だが、その場の空気はアルクが口を開いた瞬間に引き締まった。
「……さて、先ほど関所の衛兵たちと話してきた。ユウナさんの言った通り、グリム・ハインの『悪魔』が目覚めたのは、もはや疑いようのない事実らしい」
アルクは厳しい表情で、集まった仲間たちを見渡した。
「本来なら避けて通りたいところだが、エリシオンへ向かう道はここしかない。もしその悪魔に出くわしてしまったら……今の僕たちにできるのは、死に物狂いで逃げることだけだ。それほどまでに強大だと思っておいてくれ」
その言葉に、ゼルクスがふと、手元の鞄を撫でながら付け加えた。
「僕も、救護所で怪我人を診て確信したよ。あの悪魔の炎は、普通の魔法や火炎とは異質だ。焼かれた傷跡が、まるで呪いのように変質していてね……。あんなもの、治療はできても食らいたくはないなぁ。会わないように願うしかないね、僕、本当に怖いもん……」
おどけた口調ながらも、ゼルクスの目はどこか遠くを見ているようだった。
「……とにかく、今日はもうゆっくり休もう。明日の昼頃にグリム・ハインに入り、数日かけてアイゼンヘイムの山脈を越える。各自、必要な消耗品の補充を忘れずに」
「了解!」
ショウは宿屋の温泉に入っていた。立ち上る湯気の向こうに、アイゼンヘイムの夜空を眺めた。

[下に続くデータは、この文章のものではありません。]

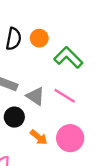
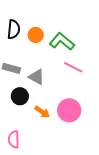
orange circle: (39, 38) -> (36, 35), moved
pink line: (65, 96) -> (73, 67), moved

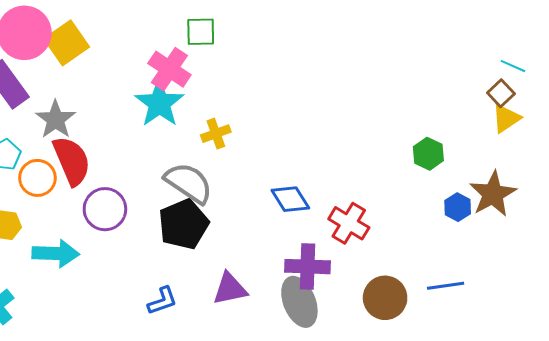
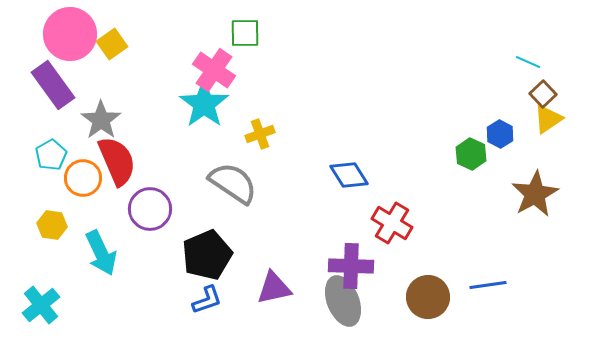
yellow square: (67, 43) -> (112, 44), size x0.7
cyan line: (513, 66) -> (528, 62), moved
blue diamond: (290, 199) -> (349, 175), moved
blue hexagon: (458, 207) -> (500, 134), moved
black pentagon: (184, 224) -> (207, 255), moved
cyan arrow: (56, 253) -> (101, 253), turned 63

(……懐かしいな。この硫黄の匂い、やっぱり落ち着く...)
そんな感傷に浸っていると、パチャパチャと足音がして、あの男がやってきた。
「おーっと、お隣いいかな〜」
「あ、ゼルクスさん。いいですよ!」
ゼルクスは「あ〜……極楽、極楽」と声を漏らしながら、ゆっくりとお湯に浸かった。ハット帽を脱いだ彼は、少し若返ったようにも見える。
「……昔、弟と一緒にこの温泉に入ったことがあってねぇ」
「ゼルクスさん、弟さんがいるんですね」
「あぁ、そうなんだよ。昔は仲が良かったんだけどね、ちょっと喧嘩しちゃってね……」
(わかるな。僕も前世では弟がいた。小さい頃はよく喧嘩したっけ……)
ショウは自分と重ね合わせ、少しだけ親近感を抱いて微笑んだ。
「でも、兄弟ですもん。きっとすぐ仲直りできますよ」
「……そうだねぇ」
ゼルクスは湯気を視線で追うように、少し目を細めた。
「ショウ君は僕の弟にそっくりでね。昔を思い出すよ……懐かしいな。あの時は……すべてが、よかった」
その声が、いつになく真剣で、どこか寂しげに響いた瞬間だった。
「きゃあぁぁぁーーーっ!!」
女風呂のほうから、ルーナの悲鳴が夜の露天風呂に響き渡った。
「ちょっと! ルーク!! こっちは女風呂ですけどーーっ!?!?」
ミアの怒鳴り声が壁を越えてくる。
「ご、ごめん!! 間違った!! 湯気で前が見えなくてっ……!!」
「このタコスケーーッ!!」
ドガァァーーン!!
木の桶が何かに激突した鈍い音と、ルークの「ぐぁぁぁーーーっ!!」という断末魔のような叫びが続き、バシャーンと派手な水音がした。ルークは桶を食らってのぼせ湯に沈んだ。
「…………」
ショウとゼルクスは、顔を見合わせて苦笑いした。
「……賑やかでいいねぇ、ショウ君」
「あはは……。すみません、うちのルークが」
先ほどまでのしんみりした空気は、ルークの珍動のおかげですっかり吹き飛んでしまった。
見上げれば、アイゼンヘイムの険しい稜線の向こうに、こぼれ落ちそうな星空が広がっている。
湯煙は白く、どこまでも高く夜空へと昇っていく。
明日、この山を揺るがすであろう異変を予感させながらも――、
今夜のアイゼンヘイムはただ、静かに、優しく佇んでいた。